ModelConfig(;nx::Int=64, ny::Int=64, nz::Int=64, nt::Int=51, nc_in::Int=5, nc_mid::Int=128, nc_lift::Int=20, nc_out::Int=1, mx::Int=8, my::Int=8, mz::Int=8, mt::Int=4, nblocks::Int=4, dtype::DataType=Float32, partition::Vector{Int}=[1, 8], relu01::Bool=true)

A configuration struct that holds parameters for the Model setup.

Fields

• nx: The discretization along the x-dimension.
• ny: The discretization along the y-dimension.
• nz: The discretization along the z-dimension.
• nt: The discretization along time.
• nc_in: The number of input channels.
• nc_mid: The number of intermediate channels.
• nc_lift: The number of lifted channels.
• nc_out: The number of output channels.
• mx: The size of the model in the x-dimension for Fourier transform.
• my: The size of the model in the y-dimension for Fourier transform.
• mz: The size of the model in the z-dimension for Fourier transform.
• mt: The size of the model in time for Fourier transform.
• nblocks: The number of blocks in the model.
• dtype: The data type used for computations, default is Float32.
• partition: The partitioning configuration for distributed computing, default is [1, 8].
• relu01: Boolean that determines whether the final relu layer is applied

initModel(model::Model)

Initializes the Model by allocating and setting the initial values for the parameters.

Arguments

• model: An instance of Model to be initialized.

Returns

Returns the initialized parameters θ which may be placed on GPU if the global gpu_flag is set to true.

forward(model::Model, θ, x::Any)

Performs the forward pass using the model defined by Model.

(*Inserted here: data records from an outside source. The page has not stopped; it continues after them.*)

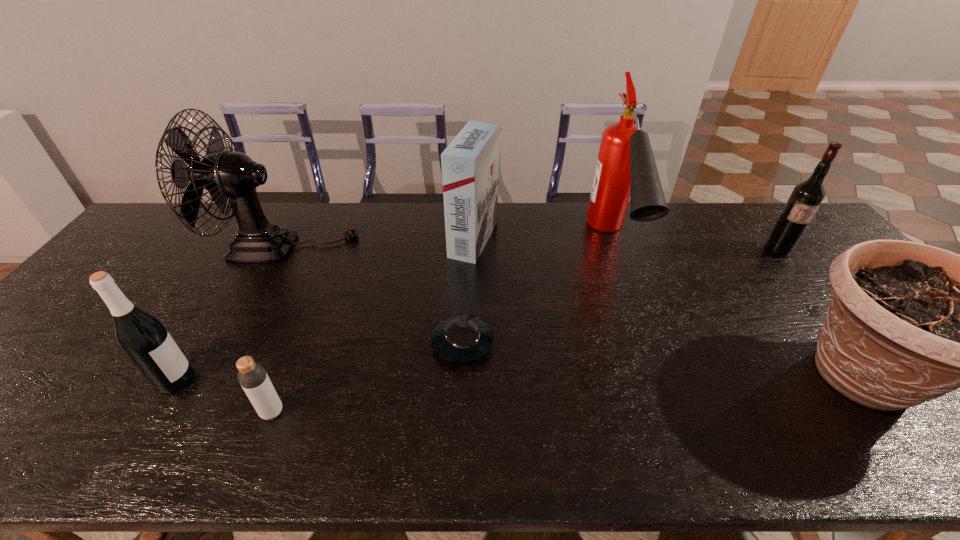 I want to click on vacant space situated 0.360m on the left of the cigarette case, so click(x=337, y=239).

This screenshot has width=960, height=540. I want to click on vacant space positioned 0.320m on the label of the left wine bottle, so click(330, 380).

You are a GUI agent. You are given a task and a screenshot of the screen. Output one action in this format:
    pyautogui.click(x=<x>, y=<y>)
    Task: Click on the vacant space located 0.360m on the back of the bottle
    The height and width of the screenshot is (540, 960).
    Given the screenshot: What is the action you would take?
    (320, 291)

This screenshot has width=960, height=540. Identify the location of vacant region located on the left of the saucer. (273, 343).

Identify the location of fire extinguisher located in the far edge section of the desktop. (626, 171).

The image size is (960, 540). I want to click on fan present at the far edge, so click(x=230, y=177).

You are a GUI agent. You are given a task and a screenshot of the screen. Output one action in this format:
    pyautogui.click(x=<x>, y=<y>)
    Task: Click on the wine bottle that is positioned at the far edge
    The width and height of the screenshot is (960, 540).
    Given the screenshot: What is the action you would take?
    pyautogui.click(x=805, y=199)

Where is `cigarette case located at the far edge`? cigarette case located at the far edge is located at coordinates (470, 164).

The height and width of the screenshot is (540, 960). I want to click on object at the right edge, so click(805, 199).

Locate an element on the screen. object at the far right corner is located at coordinates (805, 199). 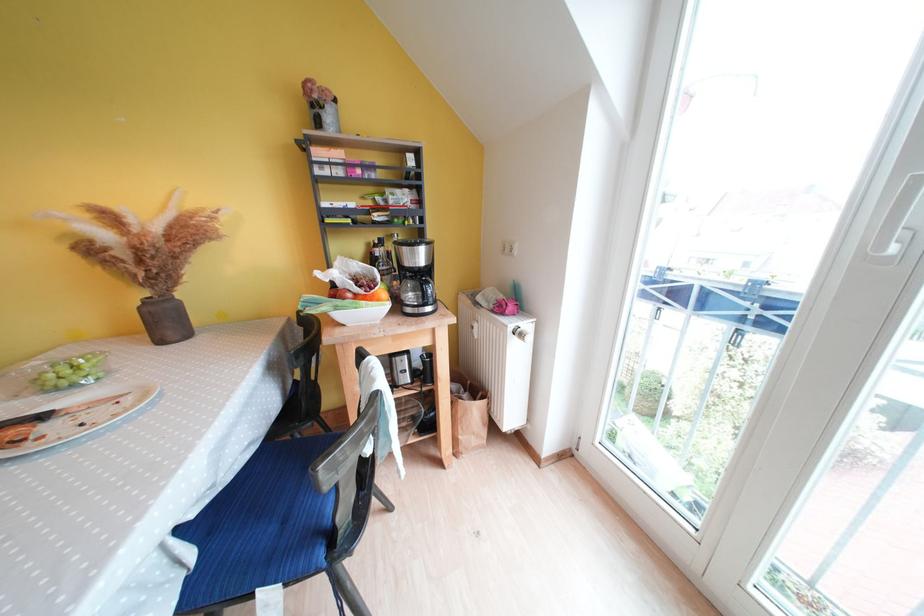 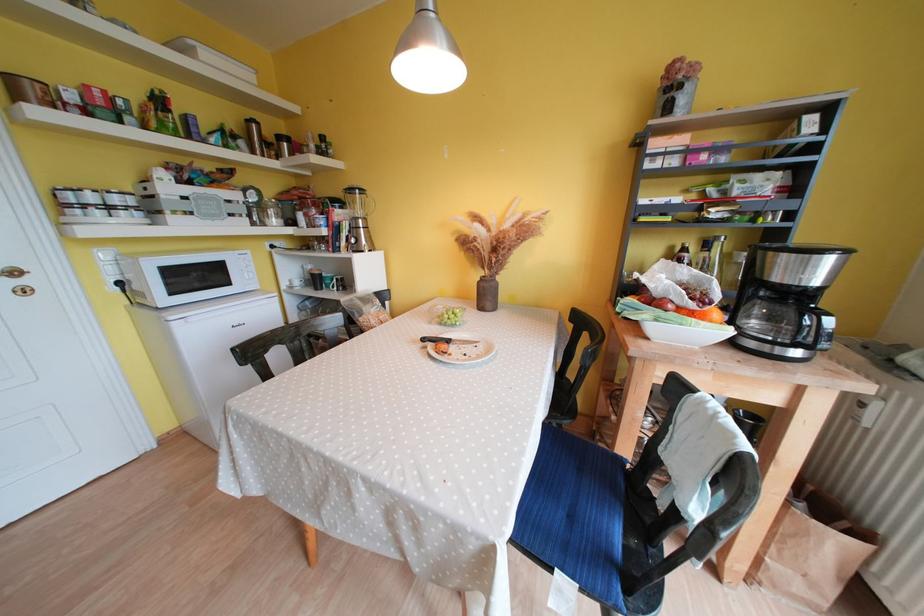 Question: The camera is either moving clockwise (left) or counter-clockwise (right) around the object. The first image is from the beginning of the video and the second image is from the end. Is the camera moving left or right when shooting the video?

Choices:
 (A) Left
 (B) Right

Answer: (B) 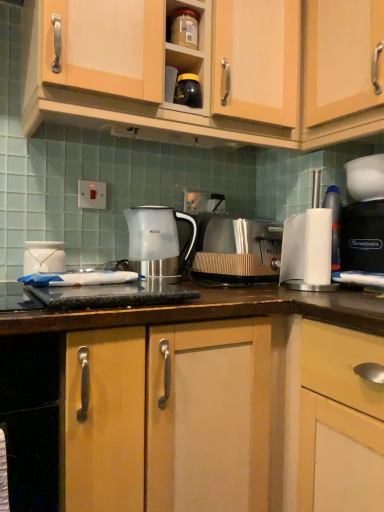 Question: From a real-world perspective, is metallic silver toaster at center over black plastic coffee machine at right?

Choices:
 (A) no
 (B) yes

Answer: (A)

Question: From the image's perspective, would you say metallic silver toaster at center is positioned over black plastic coffee machine at right?

Choices:
 (A) yes
 (B) no

Answer: (B)

Question: From a real-world perspective, is metallic silver toaster at center under black plastic coffee machine at right?

Choices:
 (A) no
 (B) yes

Answer: (B)

Question: Is metallic silver toaster at center placed right next to black plastic coffee machine at right?

Choices:
 (A) yes
 (B) no

Answer: (B)

Question: Is black plastic coffee machine at right at the back of metallic silver toaster at center?

Choices:
 (A) yes
 (B) no

Answer: (B)

Question: Is metallic silver toaster at center positioned in front of black plastic coffee machine at right?

Choices:
 (A) yes
 (B) no

Answer: (A)

Question: Does white glossy jar at left, which is the first appliance in bottom-to-top order, lie in front of black glossy jar at upper center, which is the second appliance in bottom-to-top order?

Choices:
 (A) yes
 (B) no

Answer: (A)

Question: Can you confirm if white glossy jar at left, the 2th appliance positioned from the top, is thinner than black glossy jar at upper center, which is the second appliance in bottom-to-top order?

Choices:
 (A) yes
 (B) no

Answer: (B)

Question: From a real-world perspective, is white glossy jar at left, which is the first appliance in bottom-to-top order, positioned over black glossy jar at upper center, placed as the first appliance when sorted from right to left, based on gravity?

Choices:
 (A) no
 (B) yes

Answer: (A)

Question: Is white glossy jar at left, which is the first appliance in bottom-to-top order, positioned beyond the bounds of black glossy jar at upper center, the first appliance in the top-to-bottom sequence?

Choices:
 (A) no
 (B) yes

Answer: (B)

Question: Does white glossy jar at left, the second appliance when ordered from right to left, have a smaller size compared to black glossy jar at upper center, the first appliance in the top-to-bottom sequence?

Choices:
 (A) yes
 (B) no

Answer: (B)

Question: Can you confirm if white glossy jar at left, the 1th appliance positioned from the left, is shorter than black glossy jar at upper center, the first appliance in the top-to-bottom sequence?

Choices:
 (A) no
 (B) yes

Answer: (A)

Question: Is white glossy jar at left, the second appliance when ordered from right to left, positioned before translucent plastic kettle at center?

Choices:
 (A) yes
 (B) no

Answer: (A) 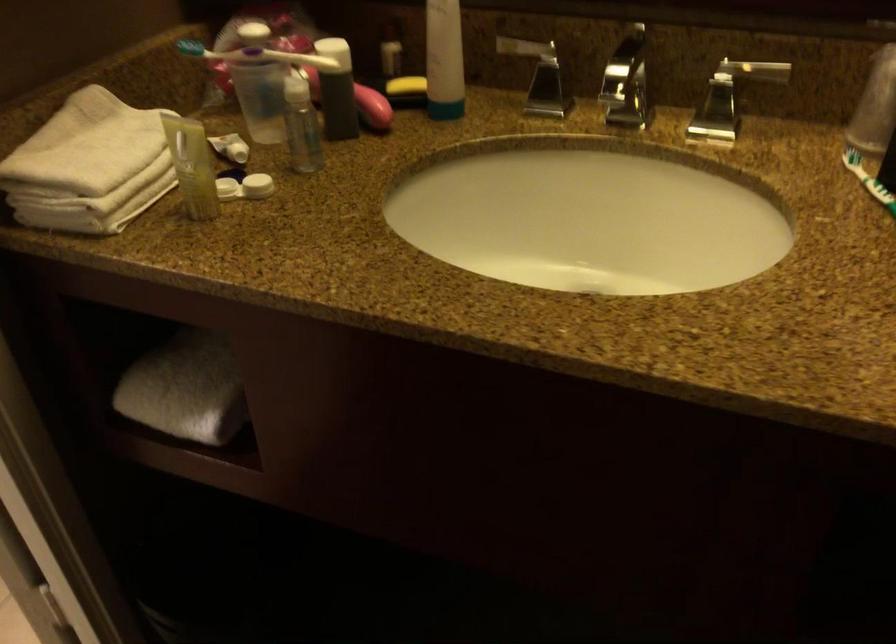 Identify the location of green lotion tube. (300, 125). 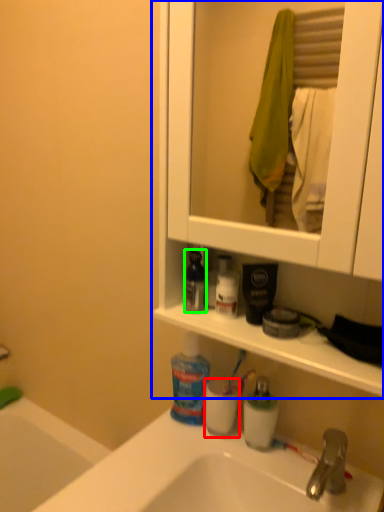 Question: Considering the real-world distances, which object is farthest from mouthwash (highlighted by a red box)? cabinetry (highlighted by a blue box) or mouthwash (highlighted by a green box)?

Choices:
 (A) cabinetry
 (B) mouthwash

Answer: (A) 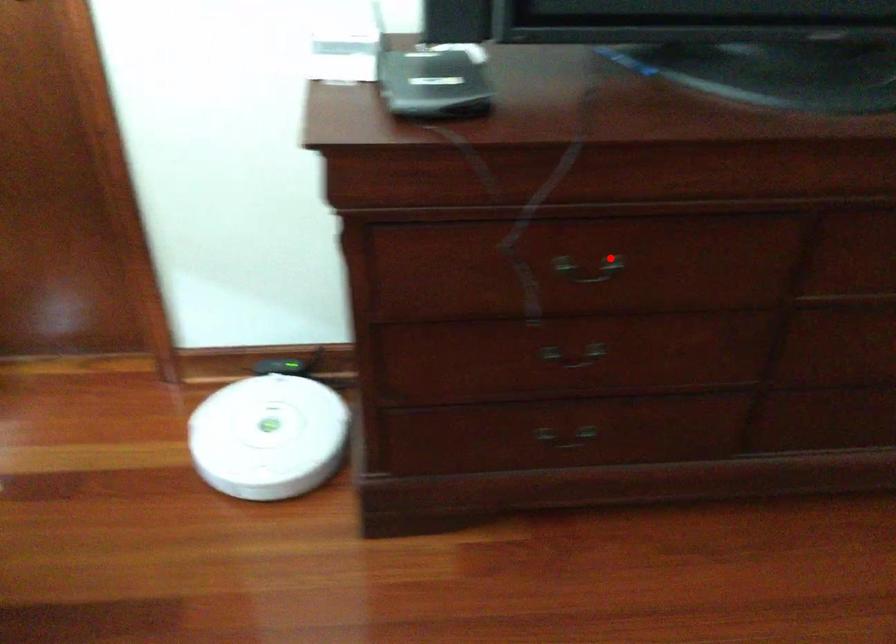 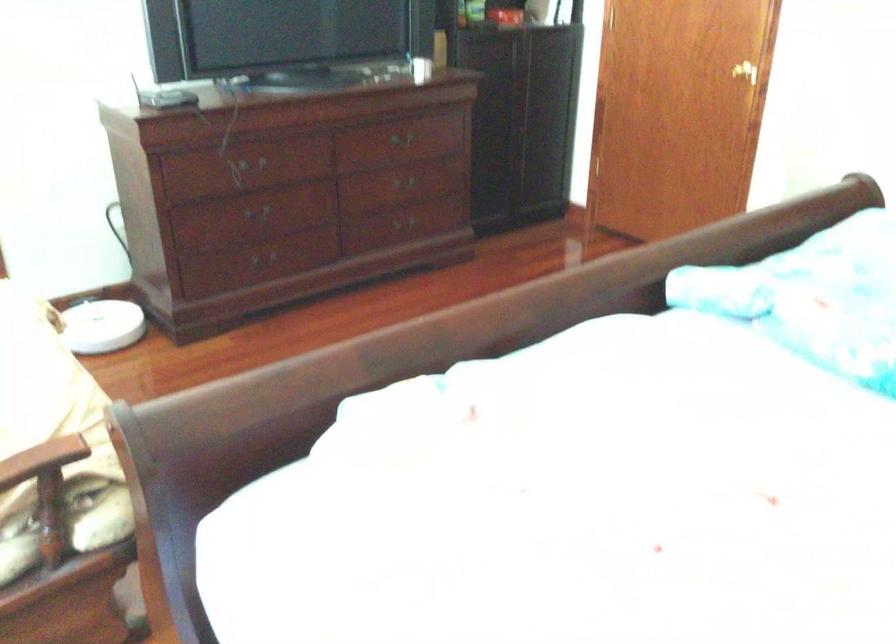 Question: I am providing you with two images of the same scene from different viewpoints. Given a red point in image1, look at the same physical point in image2. Is it:

Choices:
 (A) Closer to the viewpoint
 (B) Farther from the viewpoint

Answer: (B)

The function applies a series of transformations to the input data x using the model parameters θ and the configurations within the model.

Arguments

• model: The Model object that contains configurations and parameters for the forward pass.
• θ: The parameters of the model, likely initialized by initModel.
• x: Input data that will be passed through the model.

Returns

The output of the model after the forward pass, reshaped to the dimensions appropriate for the number of output channels, time steps, and spatial dimensions.

Details

The process includes:

• Reshaping the input and applying lifting operations.
• Processing through a series of blocks that includes spectral and standard convolutions, followed by batch normalization and non-linear activation functions (ReLU).
• Final projection to the output channels and application of a double ReLU operation to finalize the forward pass.

Notes

This function will move x to GPU and perform GPU-enabled computations if gpu_flag is set.

Caution

The input x should have the correct number of elements but does not need to have any particular shape. However, incorrect permutation of the input dimensions will lead to incorrect solution operators.

TrainConfig

A configuration struct for setting up the training environment.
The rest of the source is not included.